The fourth chapter focuses on the role of technology as a surrogate in contemporary and future warfare. It starts by providing an outlook of the role of technology in warfare from a mere force multiplier to a stand-alone autonomous platform. Drones are the first concrete and visible systematic manifestation of the use of technology as a surrogate. The cyber domain, however, represents a domain of warfare that is particularly appropriate for the use of surrogates, as this chapter will show in reference to Russian activities in this domain. The next generation of weapons relying on artificial intelligence will have a degree of autonomy unseen before. The implications of these technological developments on the trinitarian nature of warfare have been underresearched because of their infant nature. Yet it is essential to analyze this type of technological surrogacy in an effort to appreciate warfare in the twenty-first century as, after two centuries of state centrism, autonomous weapon systems might fundamentally alter the way states wage war in the future.
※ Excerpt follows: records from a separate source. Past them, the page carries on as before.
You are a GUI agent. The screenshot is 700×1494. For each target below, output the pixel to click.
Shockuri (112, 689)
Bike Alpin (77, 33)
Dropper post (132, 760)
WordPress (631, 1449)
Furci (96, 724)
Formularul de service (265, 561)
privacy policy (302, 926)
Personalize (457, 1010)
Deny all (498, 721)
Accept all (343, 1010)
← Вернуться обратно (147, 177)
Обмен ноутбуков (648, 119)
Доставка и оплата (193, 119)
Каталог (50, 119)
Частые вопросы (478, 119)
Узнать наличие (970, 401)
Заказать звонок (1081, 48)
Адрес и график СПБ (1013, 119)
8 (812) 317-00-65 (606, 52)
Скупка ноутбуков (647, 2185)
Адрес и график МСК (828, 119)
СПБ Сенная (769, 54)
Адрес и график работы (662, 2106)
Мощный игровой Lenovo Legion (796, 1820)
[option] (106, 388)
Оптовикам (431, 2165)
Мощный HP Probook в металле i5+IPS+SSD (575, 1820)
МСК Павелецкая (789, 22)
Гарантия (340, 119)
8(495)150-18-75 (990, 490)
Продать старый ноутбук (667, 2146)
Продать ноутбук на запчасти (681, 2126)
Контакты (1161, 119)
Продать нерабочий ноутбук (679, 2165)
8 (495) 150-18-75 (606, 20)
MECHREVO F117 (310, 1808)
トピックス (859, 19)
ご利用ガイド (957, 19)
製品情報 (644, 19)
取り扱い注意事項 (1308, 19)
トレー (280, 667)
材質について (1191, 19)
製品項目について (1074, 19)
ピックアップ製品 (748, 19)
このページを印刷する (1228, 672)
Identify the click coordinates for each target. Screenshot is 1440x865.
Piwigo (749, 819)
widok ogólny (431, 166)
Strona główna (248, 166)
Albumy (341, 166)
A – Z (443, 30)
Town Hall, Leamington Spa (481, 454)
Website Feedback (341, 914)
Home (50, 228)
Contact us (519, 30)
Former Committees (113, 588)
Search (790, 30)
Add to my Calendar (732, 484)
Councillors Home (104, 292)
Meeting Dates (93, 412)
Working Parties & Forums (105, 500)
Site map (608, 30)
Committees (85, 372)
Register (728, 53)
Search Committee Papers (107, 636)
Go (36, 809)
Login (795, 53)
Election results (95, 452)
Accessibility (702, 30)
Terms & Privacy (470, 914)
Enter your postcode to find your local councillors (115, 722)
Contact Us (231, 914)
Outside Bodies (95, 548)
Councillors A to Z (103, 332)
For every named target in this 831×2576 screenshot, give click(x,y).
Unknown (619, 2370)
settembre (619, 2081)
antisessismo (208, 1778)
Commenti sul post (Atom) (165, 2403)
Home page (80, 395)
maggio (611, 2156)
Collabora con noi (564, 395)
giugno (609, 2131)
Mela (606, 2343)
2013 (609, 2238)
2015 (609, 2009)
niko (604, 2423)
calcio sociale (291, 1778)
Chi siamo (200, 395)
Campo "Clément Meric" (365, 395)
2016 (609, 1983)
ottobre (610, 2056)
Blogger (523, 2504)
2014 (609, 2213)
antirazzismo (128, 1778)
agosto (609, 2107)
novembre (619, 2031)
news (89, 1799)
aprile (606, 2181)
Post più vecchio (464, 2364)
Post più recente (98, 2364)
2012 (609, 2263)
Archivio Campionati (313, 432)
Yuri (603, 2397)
Chapter 5 focuses on the consequences of the trade-off between control and autonomy. This trade-off is key to understanding surrogate warfare as different push-and-pull factors make patrons seek maximum control over the surrogate by dissociating themselves as much as possible from the surrogate through high degrees of substitution. The surrogate, however, seeks to maintain autonomy from the patron while ensuring a constant level of external support. These push-and-pull factors determine the volatile nature of the relationship between patron and surrogate as principal and agent. Degrees of substitution and consequently surrogate autonomy or patron control are dynamic as relationships evolve from dependency to codependency. This chapter will therefore examine the whole range of surrogate relationships and provide a taxonomy ranging from indirect delegation over force multiplication to full-out substitution—looking not only at human surrogates but also technological surrogates.